Unit 2 — There's Only One Me!
Description
This unit focuses on what makes each person special and unique. Through reading literature and writing narratives, students celebrate differences and individuality while building comprehension skills around character, plot, and genre characteristics including persuasive texts and fables.
Essential Questions
- What makes each of us special?
Learning Objectives
- Students will recognize and celebrate individual differences and uniqueness
- Students will identify and describe characters in stories
- Students will understand problem and solution in narratives
- Students will learn synonyms and antonyms
- Students will decode words with consonants t, b, n, d, c, and p and short a vowel
Suggested Texts
- I am Rene, the Boy (Soy Rene, el nino) — fiction
- I Like Myself! — fiction
- Snail & Worm Again — fiction
- Tiny Rabbit's Big Wish — fable
- Being Different Rocks! — persuasive text
- ABC I Like Me! — alphabet book
- Pete the Cat: Too Cool for School — fiction
- My Friends — fiction
Supplemental Resources
- Markers and colored pencils for drawing and writing about personal characteristics
- Sentence strips for displaying high frequency words and sight words
- Pocket folders for collecting student work samples throughout the unit
Language
Speaking and Listening
Writing
Formative Assessments
- Collaborative discussions about character feelings and differences
- Word relationship sorting activities with synonyms and antonyms
- Phonological awareness practice with rhyme production and syllable work
- Small group reading instruction with guided practice on target phonics
Summative Assessment
Module assessment including comprehension tasks and phonics application
Benchmark Assessment
— not configured —
Alternative Assessment
Students may demonstrate understanding of character traits and differences through oral response, drawing with teacher-recorded labels, or sorting picture cards by character attributes in place of written responses. Visual supports such as character anchor charts or emotion faces may be provided as scaffolds.
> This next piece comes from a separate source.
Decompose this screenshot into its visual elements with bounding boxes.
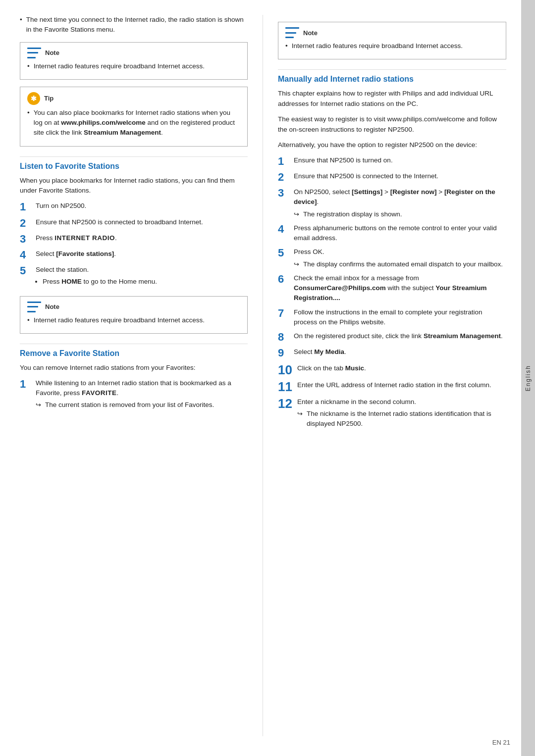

IEP (Individualized Education Program)
During read-alouds and discussions about characters and their differences, provide visual supports such as picture cards or simple graphic organizers to help students organize their thinking about character feelings and problem-solution relationships. Allow students to respond orally, through pointing, or by drawing rather than requiring written output, since emergent writers may need alternative ways to demonstrate comprehension. For phonics work with short-a words and target consonants, offer multisensory supports such as manipulative letters or sound-picture cards to reinforce decoding in a hands-on way. Break word-sorting tasks into smaller steps and provide immediate feedback to keep students engaged and on track.
Section 504
Provide preferential seating during whole-group read-alouds and phonological awareness activities to minimize distraction and help students stay focused on oral instruction. Allow extended time during word-relationship sorting and any module assessment tasks, and ensure directions are given both orally and with visual cues. A reduced-distraction workspace during independent practice supports sustained attention for phonics and vocabulary work.
ELL / MLL
Build vocabulary for this unit's themes of individuality and character by using pictures, gestures, and simple illustrated word cards for key terms such as unique, different, problem, and solution before reading. Simplify directions for sorting and discussion activities by modeling the task first and checking comprehension by asking students to restate what they will do. Where possible, connect the concept of what makes a person special to students' home cultures and languages, and allow students to share responses in their home language as a bridge to English expression.
At Risk (RTI)
Connect the unit's theme of individuality to students' own experiences early in instruction, as personal relevance supports engagement and comprehension of character feelings and differences. During phonics practice with short-a words and target consonants, provide picture-supported word cards so students have a concrete entry point and can experience early success with decoding. Reduce the complexity of word-relationship tasks by starting with clear, concrete examples of synonyms and antonyms before moving to more abstract comparisons, and offer frequent check-ins to reinforce progress and build confidence.
Gifted & Talented
Encourage students to explore character motivation and perspective more deeply by thinking beyond what a character did to why they made those choices and how a different character might have reacted differently. For vocabulary, invite students to collect and categorize synonym and antonym pairs they notice across multiple texts, building a personal word collection that extends their understanding of shades of meaning. Students who demonstrate mastery of target phonics patterns can be challenged to identify those patterns in more complex words they encounter independently, connecting decoding skills to real reading in purposeful ways.